Data Protection and Management in a Box

In today’s fast-moving, information-intensive business environment, data management is more of a challenge than ever. Relying on manual processes and scripts, or ad hoc piecemeal automation, is not sustainable over the longer term. But implementing comprehensive software-based data protection and archiving can be quite daunting. Could the answer be to explore appliance-based options?

That was then, this is now

Data protection arrangements are often implemented, then forgotten. Whether at the level of specific systems or your infrastructure as a whole, you may have backup and recovery mechanisms in place that haven’t been reviewed or even tested for a while. It also wouldn’t be unusual if you were relying on multiple tools to protect your data from loss or corruption, each needing to be separately administered in a different manner. These are some of the realities resulting from the historical practice of dealing with data protection requirements on a case-by-case basis as they arise.

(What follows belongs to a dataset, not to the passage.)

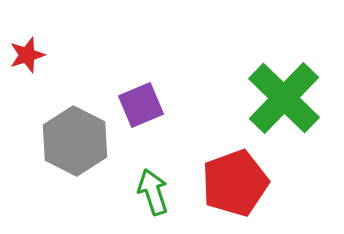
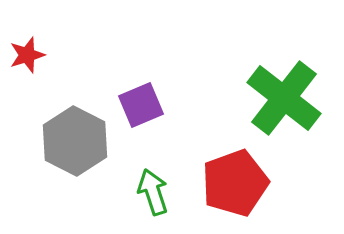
green cross: rotated 6 degrees counterclockwise
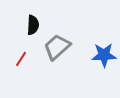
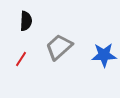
black semicircle: moved 7 px left, 4 px up
gray trapezoid: moved 2 px right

Added to this, the world changes, and so does your business and systems landscape. Tools and processes that were appropriate in the past may no longer be fully up to the job. Looked at in the context of today’s higher data volumes and heightened expectations of availability and recovery, they may be judged to be inefficient, costly to run, and even inadequate to meet your organisation’s current and evolving needs. Meanwhile, data protection technology has advanced significantly over recent years, so even if you have properly working solutions in place, there may still be more efficient and effective ways of doing things.

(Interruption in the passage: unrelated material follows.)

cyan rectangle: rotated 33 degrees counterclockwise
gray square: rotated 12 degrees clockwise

Assessing your current position

If it’s been a while since you stood back and reviewed your data protection arrangements, then consider the list of issues and challenges below that frequently come up in our research. Do you recognise any of these?

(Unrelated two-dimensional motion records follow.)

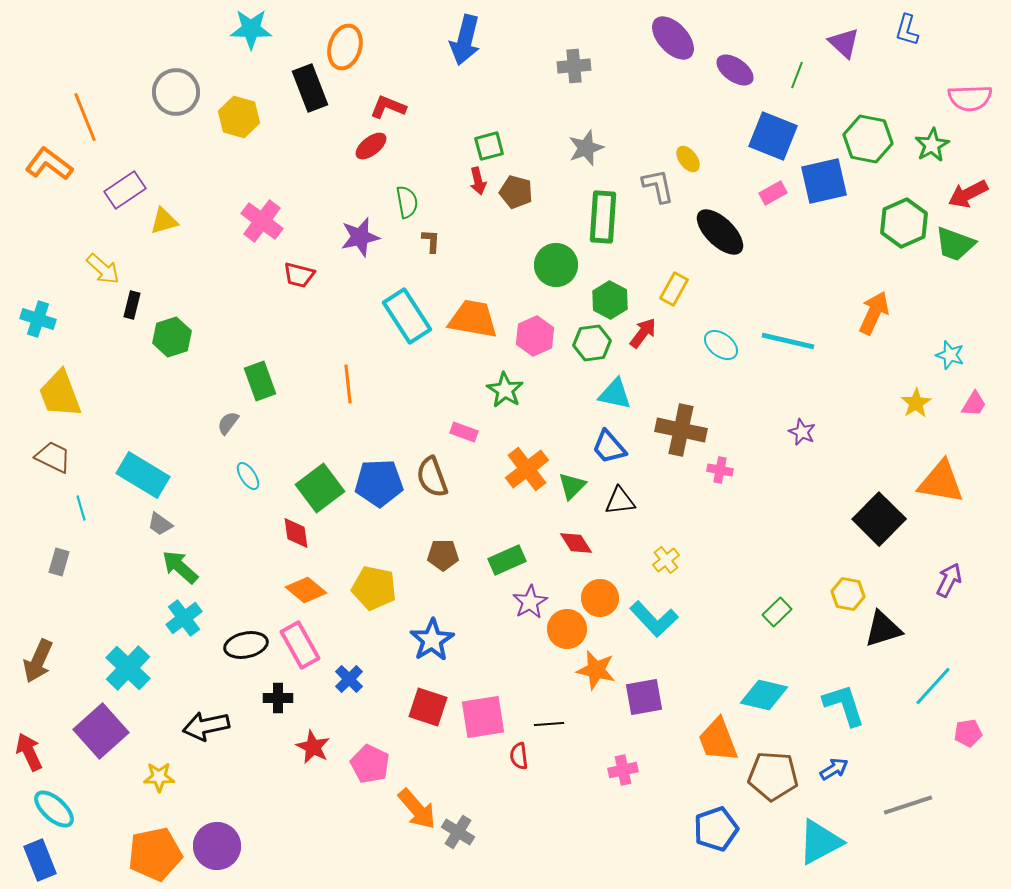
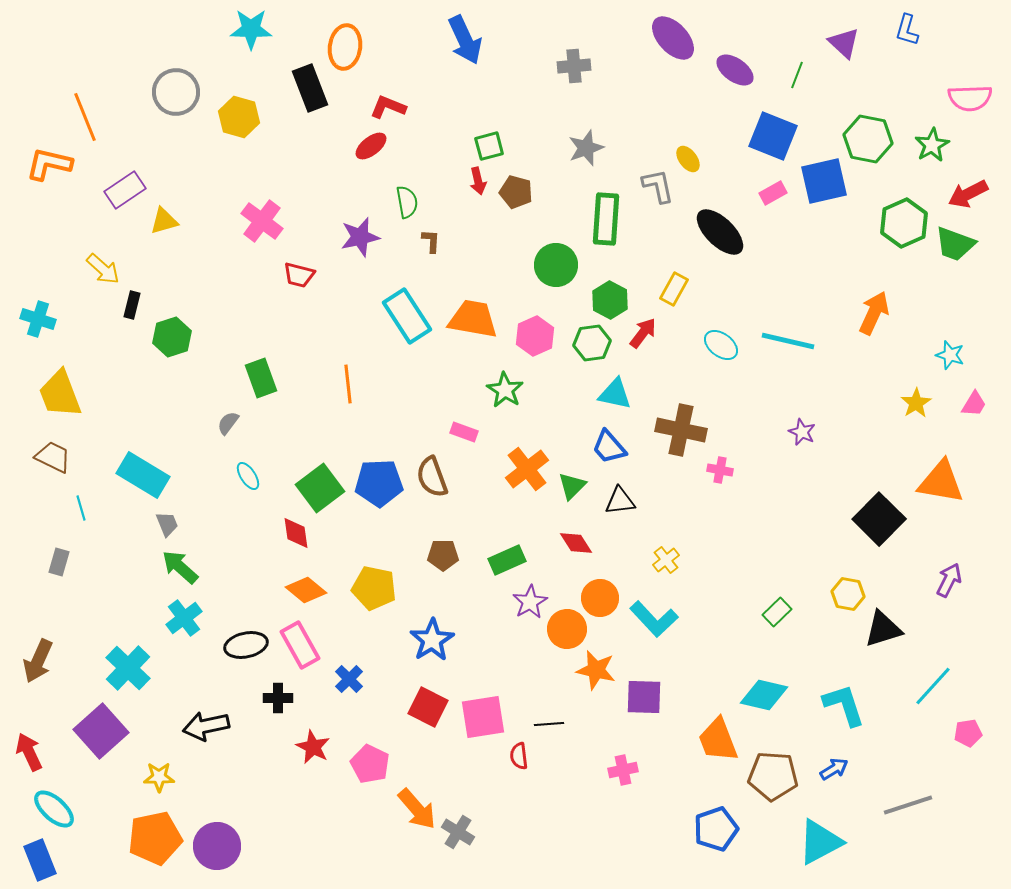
blue arrow at (465, 40): rotated 39 degrees counterclockwise
orange ellipse at (345, 47): rotated 9 degrees counterclockwise
orange L-shape at (49, 164): rotated 24 degrees counterclockwise
green rectangle at (603, 217): moved 3 px right, 2 px down
green rectangle at (260, 381): moved 1 px right, 3 px up
gray trapezoid at (160, 524): moved 7 px right; rotated 148 degrees counterclockwise
purple square at (644, 697): rotated 12 degrees clockwise
red square at (428, 707): rotated 9 degrees clockwise
orange pentagon at (155, 854): moved 16 px up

- Business data has become fragmented across application data stores, file shares, PC hard drives, your email system, and other locations, and you can’t be certain everything is backed up that needs to be.
- As users take more control, documents and datasets get downloaded, copied, forwarded, sync’d and otherwise replicated to the extent that the exact same information is often backed up many times from multiple locations.
- Static, historical data that seldom or never gets accessed clogs up live systems, occupying much-needed space on expensive premium storage devices, while you scrabble around for budget to buy more capacity.
- That same historical data is backed up nightly, regularly snapshotted, and/or continuously mirrored, even though it never changes and the last time it was accessed by a user was months or even years ago.
- Backup jobs are taking longer and longer to run as data volumes continue to grow, to the point where fitting everything into the available backup window is becoming more of a challenge.
- You periodically archive historical data, but according to relatively crude policies based primarily on age, then users complain when they need something that’s been taken offline because it takes so long to retrieve.
- Keeping track of all the mechanisms and jobs that your backup and archiving processes depend on is hard, and some of the measures in place require ninja-like scripting skills if modification or troubleshooting becomes necessary.
- You know the organisation is becoming more and more dependent on its virtualised infrastructure, but you’ve never quite figured out how best to handle the backup of virtual machines (VMs) and the data they might contain.
- While you have disaster recovery (DR) policies and procedures in place, you know that a lot has changed since they were devised, yet the thought of working through recovery time/point requirements and testing against these is daunting.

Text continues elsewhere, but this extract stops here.